Hey Bob,

Have you ever had this happen?

You're mid-conversation. Someone's waiting for you to say something.

And… nothing.

Most learners assume this is a confidence problem.

Or proof they're not ready.

Or a sign they're not really cut out for languages.

It's usually none of those things.

Here's what's actually going on.

When you speak your first language, almost everything runs in the background...

The words arrive, the grammar sorts itself out, you barely notice any of it happening. Your attention is free to focus on what you actually want to say.

In a language you're still learning, none of that is in the background yet.

You're searching for words, monitoring for mistakes, trying to keep up with what they just said… all at once.

And there's only so much room up there.

When it fills up, the system stalls.

From the inside, it feels like the lights have gone out...
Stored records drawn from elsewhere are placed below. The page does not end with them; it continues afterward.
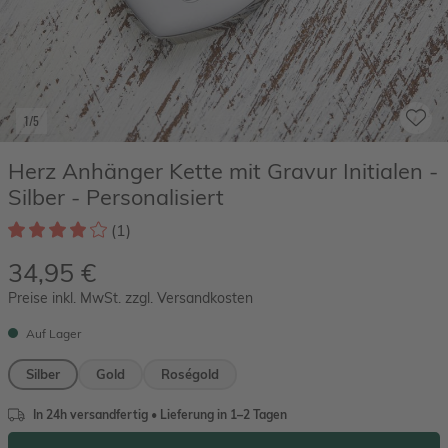
1/5
Herz Anhänger Kette mit Gravur Initialen -
Silber - Personalisiert
(1)
34,95 €
Preise inkl. MwSt. zzgl. Versandkosten
Auf Lager
Silber
Gold
Roségold
In 24h versandfertig • Lieferung in 1–2 Tagen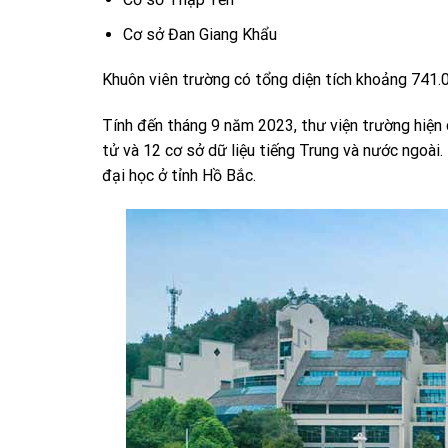
Cơ sở Đan Giang Khẩu
Khuôn viên trường có tổng diện tích khoảng 741.
Tính đến tháng 9 năm 2023, thư viện trường hiện 
tử và 12 cơ sở dữ liệu tiếng Trung và nước ngoài
đại học ở tỉnh Hồ Bắc.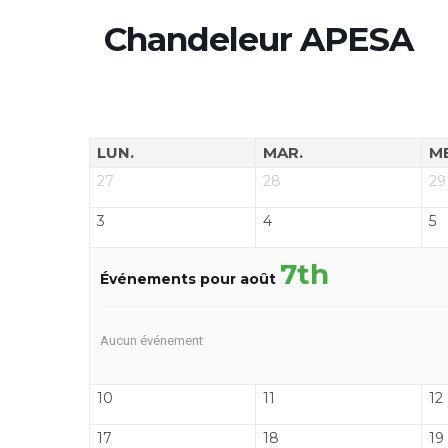
Chandeleur APESA
LUN.
MAR.
M
27
28
29
3
4
5
7th
Événements pour août
Aucun événement
10
11
12
17
18
19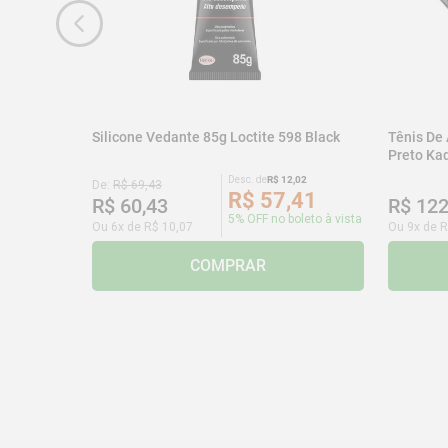
Silicone Vedante 85g Loctite 598 Black
Tênis De
Preto K
Desc. de
R$
12
,
02
De:
R$
69
,
43
R$
57
,
41
R$
60
,
43
R$
12
5% OFF no boleto à vista
Ou
6
x de
R$
10
,
07
Ou
9
x de
R
COMPRAR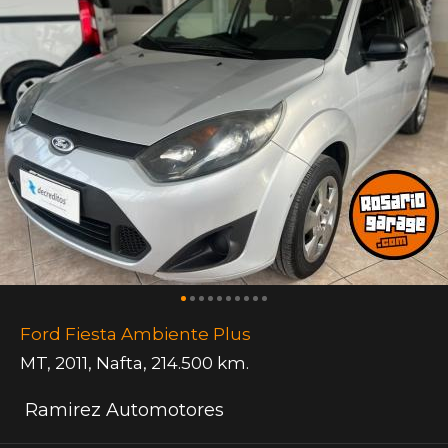
Ford Fiesta Ambiente Plus
MT
,
2011
,
Nafta
,
214.500 km.
Ramirez Automotores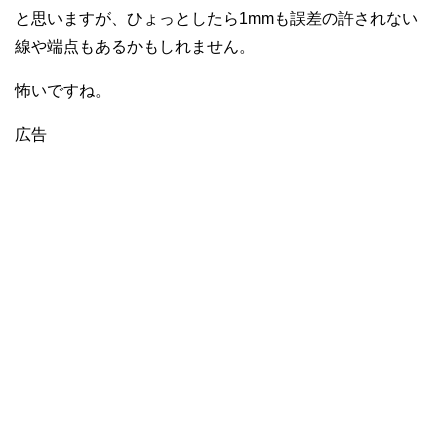
と思いますが、ひょっとしたら1mmも誤差の許されない
線や端点もあるかもしれません。
怖いですね。
広告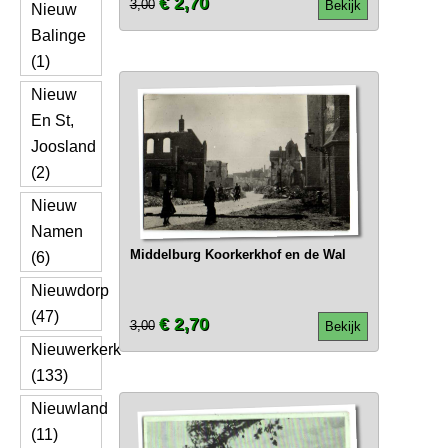
€ 2,70
3,00
Bekijk
Nieuw
Balinge
(1)
Nieuw
En St,
Joosland
(2)
Nieuw
Namen
Middelburg Koorkerkhof en de Wal
(6)
Nieuwdorp
(47)
€ 2,70
3,00
Bekijk
Nieuwerkerk
(133)
Nieuwland
(11)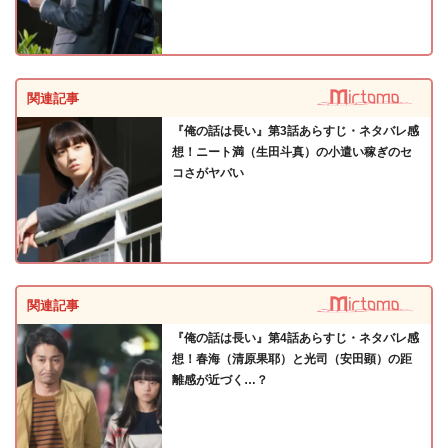
関連記事
『俺の話は長い』第3話あらすじ・ネタバレ感
想！ニート満（生田斗真）の小遣い稼ぎのセ
コさがヤバい
関連記事
『俺の話は長い』第4話あらすじ・ネタバレ感
想！春海（清原果耶）と光司（安田顕）の距
離感が近づく…？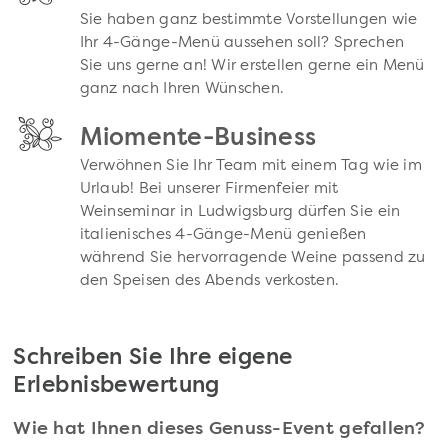
Sie haben ganz bestimmte Vorstellungen wie
Ihr 4-Gänge-Menü aussehen soll? Sprechen
Sie uns gerne an! Wir erstellen gerne ein Menü
ganz nach Ihren Wünschen.
Miomente-Business
Verwöhnen Sie Ihr Team mit einem Tag wie im
Urlaub! Bei unserer Firmenfeier mit
Weinseminar in Ludwigsburg dürfen Sie ein
italienisches 4-Gänge-Menü genießen
während Sie hervorragende Weine passend zu
den Speisen des Abends verkosten.
Schreiben Sie Ihre eigene
Erlebnisbewertung
Wie hat Ihnen dieses Genuss-Event gefallen?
The word you knew a second ago is suddenly gone, the sentence you were halfway through has dissolved, and you're standing there with nothing.

But it hasn't actually gone blank. The word is still in there. You just can't reach it, because every line is busy.

Now here's the trap.

The freeze isn't telling you that you're not ready to speak. It's telling you that too much of what you're doing is still conscious.

The way out isn't more confidence. It's more of those processes running quietly in the background...

So when you open your mouth, your attention is free for the thing that actually matters: what you want to say.

And here's the bit most learners miss.

That kind of automation doesn't come from study. Study keeps everything conscious. That's what study is for.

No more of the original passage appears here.